Specific to your question: Yes, there are many conflicts that can occur with couples of different faiths. To work toward resolving those, I would start with answering this question:
- What does “faith” mean to each of you?
Talk about your beliefs (from the life, death and resurrection of Jesus Christ to the Eucharist, the sacrament of marriage and the virgin birth, etc.) and how they impact your life. What has happened on your faith journey? Share how your faith influences your relationships. Does your faith extend into ministry or social justice? Are religion and spirituality the same to you, or do you see some differences?
And the same questions are for your boyfriend. How did he come to his beliefs? What does he believe and how does it impact his life? What does he value about his faith? Does he see potential problems for your future relationship because of your difference in faith traditions?
Which leads us to the next question:
- What do you expect from him?
It sounds like your boyfriend is open to marrying in the Catholic Church and open to raising the children Catholic. Those are the two Big Ones. He has attended services with you (Big One #3). He’s not preventing you from practicing your faith, and he’s even open to accompanying you so you don’t feel alone. Honestly, it doesn’t get much better than that. Oh yeah, he prays with you. Guess it does get even better! So, be sure to really think through any other expectations you have for his participation in your faith, and then talk to him about those.
OK, third question for you:
- Are you willing to live for the rest of your life without sharing your faith with your husband?
This is a question you may need to spend some time alone with to really answer. Many couples are happy and healthy even though they don’t share the same faith, but for others it can be a constant struggle. Do you hold a secret hope that your boyfriend will eventually convert? If so, you could be setting yourself up for bitterness and resentment. Make sure you are very clear on what he is and is not willing to do or change for the marriage. Is it OK that he won’t believe in baptizing the children even if he “goes along” with the ceremony? Is it OK if he doesn’t know Jesus or his biblical teachings? Do you think when he dies he will go to heaven? Does your answer to that question cause you anxiety? How will you negotiate religious differences around family planning? Are you worried you may start to feel a lack of connection and closeness with him because you have two different faith lives?
- What does your boyfriend expect from you?
This is a fair question to consider. Will he be OK with you talking about your faith to the children or praying with them? Will he want to teach your children about his own beliefs? Are you OK with him sharing that part of his life with your children or other family and friends?

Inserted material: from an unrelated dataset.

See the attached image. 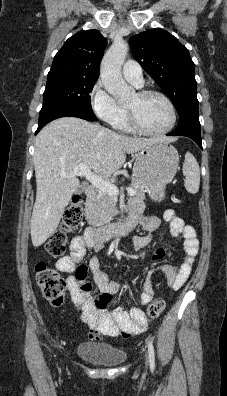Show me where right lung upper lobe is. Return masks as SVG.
Listing matches in <instances>:
<instances>
[{"instance_id": "cb5924a9", "label": "right lung upper lobe", "mask_w": 227, "mask_h": 396, "mask_svg": "<svg viewBox=\"0 0 227 396\" xmlns=\"http://www.w3.org/2000/svg\"><path fill=\"white\" fill-rule=\"evenodd\" d=\"M106 45V39L98 30L80 31L70 37L55 55L49 73L98 78Z\"/></svg>"}]
</instances>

This issue could work out many different ways. Everyone has a story about the couple who had different beliefs but found one in the middle they both could share. Or the couple who participated in each other’s services but were constantly arguing once the children arrived. Or the couple that negotiated the differences by taking turns. Or the couple who broke up over spiritual incompatibility. Or the couple where one person finally converted.
So, where will you land? My advice for your lives together as partners is simply to continue to accept each other for your different beliefs and to continue talking about all the details as they come up. If you are open and authentic with each other, dedicated to the relationship, willing to give up on some dreams and accept new ones, and willing to ask for help if you need it, you’ve got the basics down. Every couple has at least one “nonnegotiable” conflict between them that simply does not go away. This may be yours. Or who knows, another one may arise. But it’s how you approach your differences as a couple that matters. And for you particularly, how you approach your faith as an individual in order to be part of a couple.